Historien de formation, à l’instar de Jean-Noël Loucou (directeur de
cabinet de la présidence de la République) et de Pierre Kipré (ministre de
l’Éducation nationale), Laurent Gbagbo devient en 1970 professeur d’Histoire-géographie
au Lycée Classique d’Abidjan. Syndicaliste actif, il se situe dans
l’opposition clandestine au régime d’Houphouët-Boigny avec Bernard Zadi
Zaourou, alors enseignant à l’Université d’Abidjan.. Le contenu de ses
cours et son esprit insoumis dérangent et rapidement Laurent Gbagbo se trouve
emprisonné dans le camp militaire de Séguéla du 31 mars 1971 à janvier
1973.
A
partir de 1974, il exerce comme chercheur au sein de l’Institut d’Histoire,
d’Art et d’Archéologie Africaine (IHAAA) de l’Université d’Abidjan et
obtient parallèlement en 1978 un doctorat de troisième cycle de l’Université
de Paris VII, son sujet de thèse étant intitulé. La Côte d’Ivoire : Économie
et société à la veille de l’indépendance. En 1979, il publie aux Éditions
CEDA une oeuvre épique retraçant l’épopée de Soundjata, roi du Mandingue
: Soundjata, Lion du manding.

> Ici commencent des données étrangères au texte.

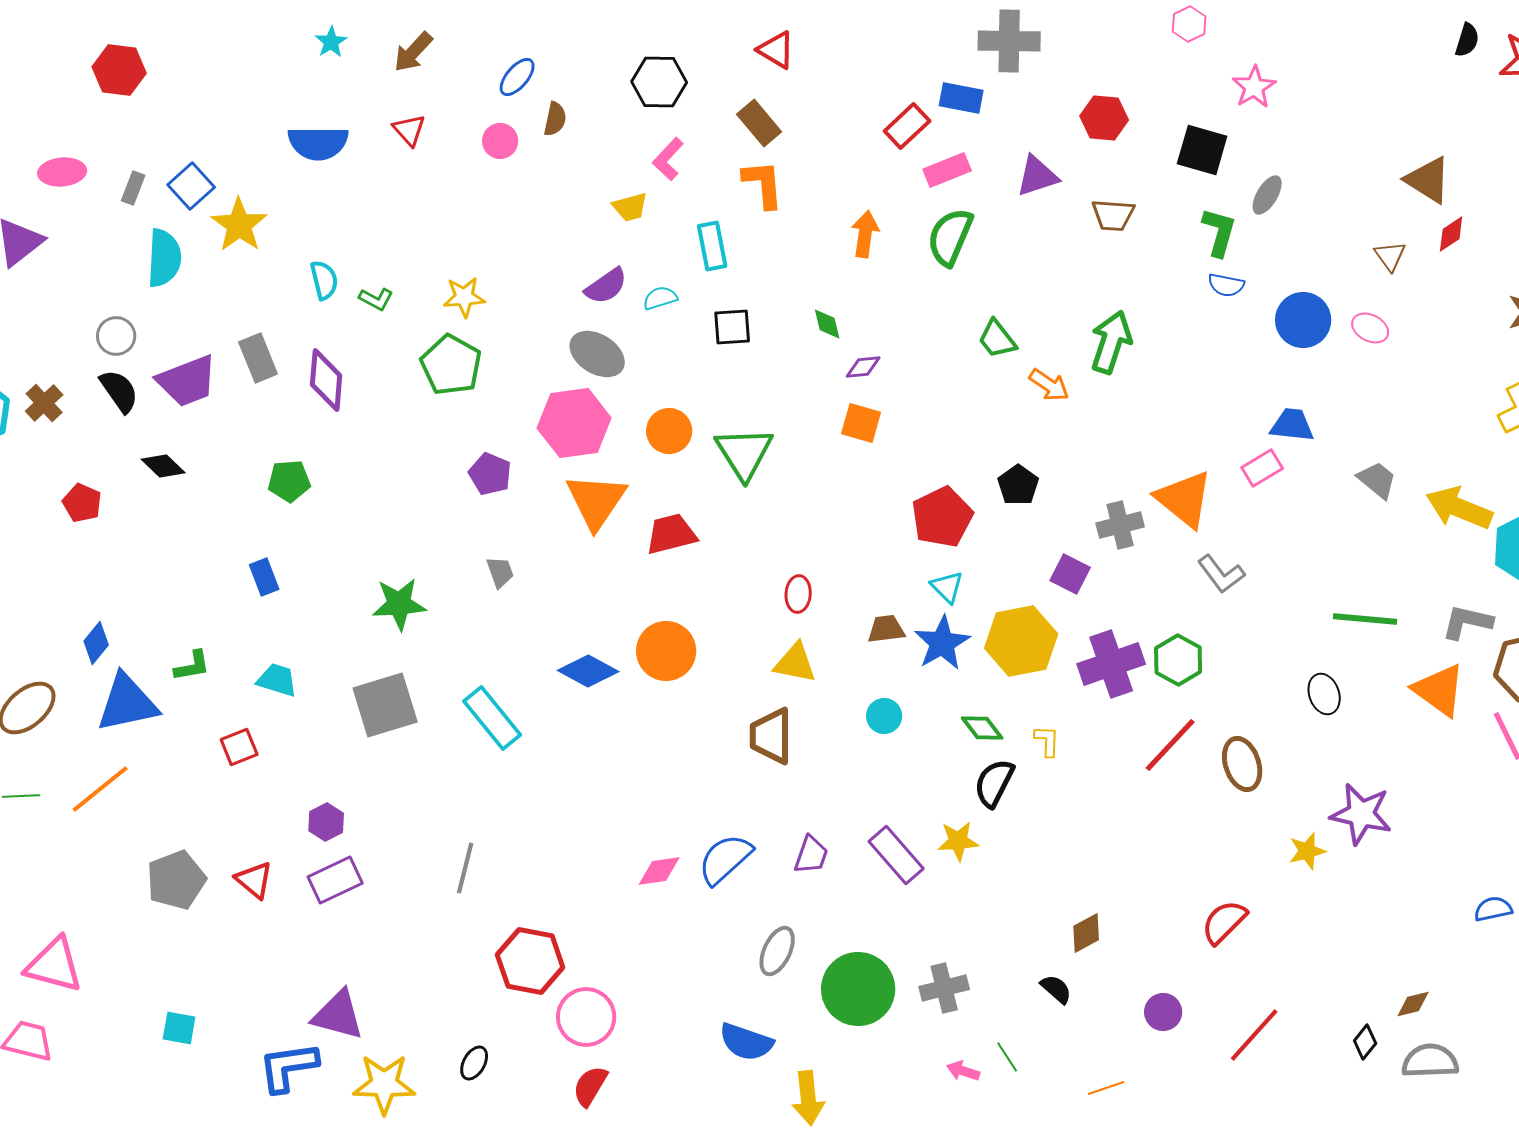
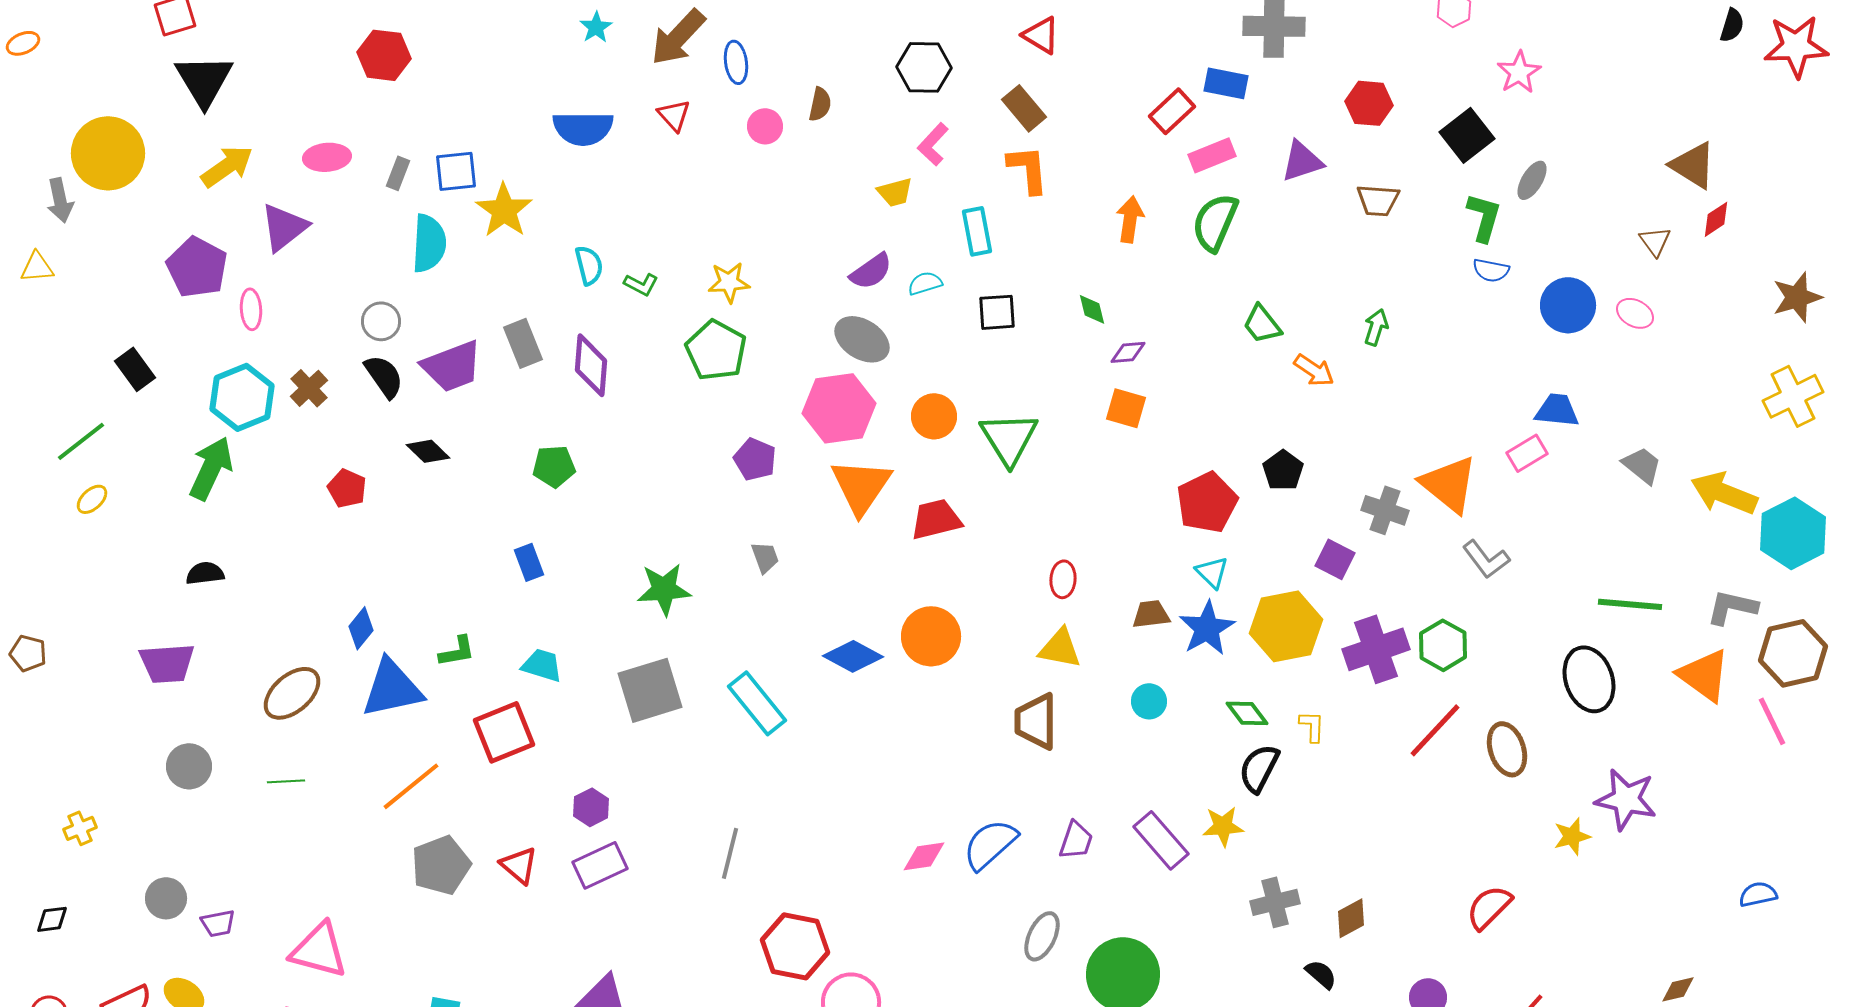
brown arrow: (413, 52) -> (678, 37), size x1.4
blue ellipse: (517, 77) -> (736, 62), moved, turned -48
black square: (1202, 150) -> (1467, 135), turned 36
blue square: (191, 186) -> (456, 171), turned 36
green arrow: (1111, 342) -> (1376, 327), size x0.6
gray cross: (1120, 525) -> (1385, 510), turned 33
black ellipse: (1324, 694) -> (1589, 679), size x1.6
red square: (239, 747) -> (504, 732), size x1.6
orange line: (100, 789) -> (411, 786), moved
gray cross: (944, 988) -> (1275, 902), moved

Il publie également aux Editions CLE du Cameroun
un essai intitulé :Réflexion sur la conférence de Brazzaville.
EN
EXIL EN FRANCE DE 1982 A 1988
Devenu
directeur de l’IHAAA en 1980, Laurent Gbagbo est, en tant que membre du
Syndicat National de la Recherche et de l’Enseignement Supérieur (SYNARES),
à la pointe des mouvements de grève qui touchent en 1982 le secteur de
l’enseignement. Avec un groupe d’enseignants, il créé en 1982 dans la
clandestinité l’embryon de ce qui deviendra le Front Populaire Ivoirien (FPI).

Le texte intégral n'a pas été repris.